L'hésitation d'Est se comprend. Son explication est crédible et «tient la route»: moi aussi, à sa place, je me serais cru en route pour le grand chelem et aurais été surpris, pour ne pas dire plus, par la réponse de 5C, et aurais également accusé le coup par un temps de réflexion et vérification des données. Quel est le contenu de l'information émise par cette hésitation, qui s'explique et paraît normale? (mes collègues n'ont pas su me l'expliquer!). Une chose est sûre: elle ne signifiait pas qu'il ne manquait pas deux As puisque, du point de vue d'Est, il en manquait précisément deux! Ni qu'il lui aurait manqué un petit quelque chose (quoi?) puisqu'il avait --- fort logiquement --- le grand chelem en vue! Or déterminer précisément le contenu de l'information illicite est fondamental pour la suite (par exemple Ouest a-t-il compris ce qui manquait à Est? a-t-il ajouté le sixième en fonction de cela et détenait-il ce petit quelque chose manquant?). De mon point de vue, ce contenu est vide: je ne vois pas ce qu'Ouest, eu égard à ses cartes, a bien pu comprendre de l'hésitation (en particulier pas que le fit risquait d'être un peu faiblard puisqu'il ne l'a pas craint malgré son Roi seulement second! une absence de contrôle Carreau? Est n'est pas homme à questionner sans lui!). J'en déduis qu'il n'y a pas eu d'UI.
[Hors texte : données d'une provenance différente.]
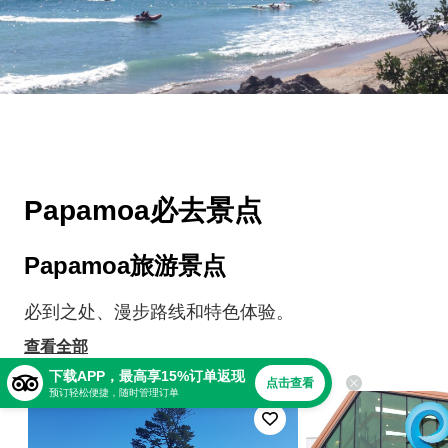
Papamoa必去景点
Papamoa旅游景点
必到之处、漫步路线和特色体验。
查看全部
下载APP，最高享15%订单返现
点击查看
预订轻松便捷，随时管理订单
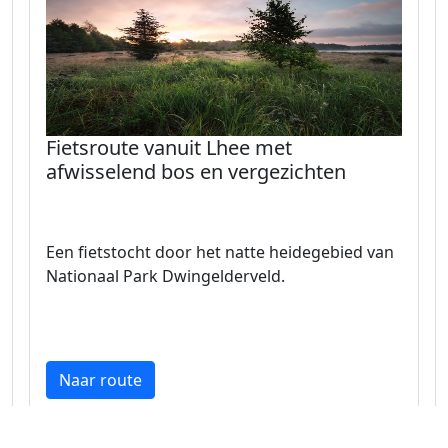
Fietsroute vanuit Lhee met
afwisselend bos en vergezichten
Een fietstocht door het natte heidegebied van
Nationaal Park Dwingelderveld.
Naar route
Drenthe 37.5 km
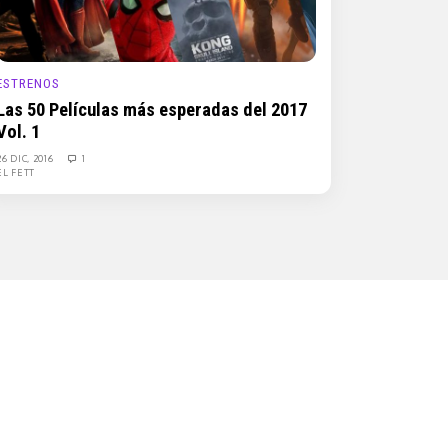
ESTRENOS
Las 50 Películas más esperadas del 2017
Vol. 1
26 DIC, 2016
1
EL FETT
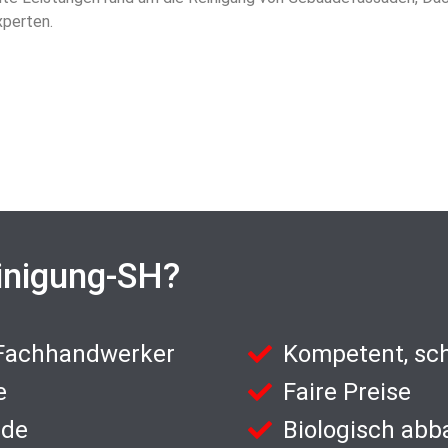
xperten.
inigung-SH?
 Fachhandwerker
Kompetent, sch
e
Faire Preise
nde
Biologisch abb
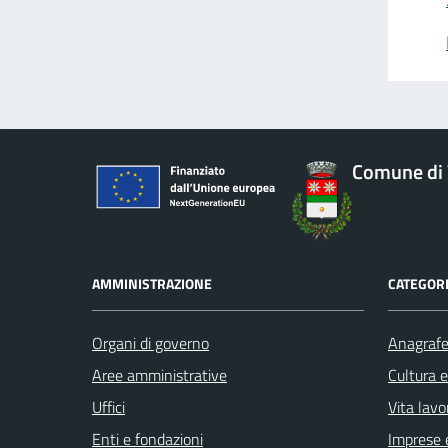
Comune di 
AMMINISTRAZIONE
CATEGORI
Organi di governo
Anagrafe 
Aree amministrative
Cultura 
Uffici
Vita lavo
Enti e fondazioni
Imprese 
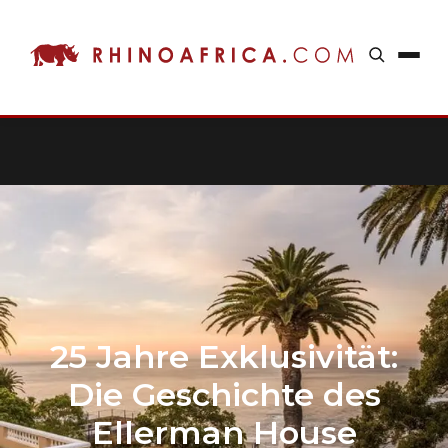
25 Jahre Exklusivität:
Die Geschichte des
Ellerman House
Supposé cependant une telle: en quoi, concrètement, l'hésitation d'Est a-t-elle poussé Ouest à mettre le sixième?... Je ne vois pas (mes collègues non plus, mais...!). L'action de déclarer 6P, plutôt qu'une autre, fut-elle indiscutablement suggérée par ce contenu? Ouest a expliqué que son action fut motivée par son erreur préalable: il avait dénombré par erreur deux clés au lieu de trois et entendait corriger cette erreur (malgré les risques de cette correction, qu'il assumait bien évidemment: il aurait encore pu manquer deux clés! ce n'est pas possible dans le contexte? je vois que nous sommes d'accord!). Cette explication est convaincante, de sorte que l'action apparaît résulter de l'erreur préalable et de la volonté de la corriger et non de l'hésitation: «je déduis logiquement de l'enchère de 5P, sans rien déduire de l'hésitation, que mon partenaire croit qu'il manque deux As; il se trompe, car j'en ai un de plus qu'annoncé et cela me permet d'ajouter le sixième». C'est sans doute cela le «motif technique» dont mes collègues avaient entendu parler sans le comprendre: il y a notamment motif technique lorsque la réponse précédente dénombrait incorrectement, singulièrement une clé de moins que la réalité.

Ni UI, ni émission ni réception, ni utilisation illicite. Pas d'acte illicite (pas d'«infraction aux Lois»), partant pas de correction de la marque. Le comité d'appel a eu tort.

Je vous raconte encore ce cas dont mon équipe fut la victime.

Patton de Lausanne, à la même époque. Mon partenaire et moi, vulnérables, sommes en pleine attaque et fittons nos Cœurs pendant que nos adversaires fittent leurs Piques. Sur mon 4C, mon adversaire de gauche défend à 4P et mon partenairte hésite avant de passer. Je contre pour 500 (au lieu de 800 en raison d'une mauvaise entame). Appelé, l'arbitre constate que 5C gagne (pour 650; score de l'autre table) et maintient; puis se ravise, considérant que mon Contre avait été suggéré, au profit de 150 ou 200 (je ne me rappelle plus leur vulnérabilité). Le comité d'appel, composé notamment d'un authentique champion français, approuve. C'est vrai que l'hésitation avait suggéré le Contre, de sorte qu'un 800 aurait dû être corrigé. Mais le comble de l'histoire, c'est que, plus tard dans la séance, le champion m'approcha pour me faire savoir qu'il s'était enquis de l'opinion de quelques bons joueurs et qu'aucun n'aurait (sans l'hésitation) contré, mais que tous auraient mis 5C! J'en déduis que personne n'aurait passé!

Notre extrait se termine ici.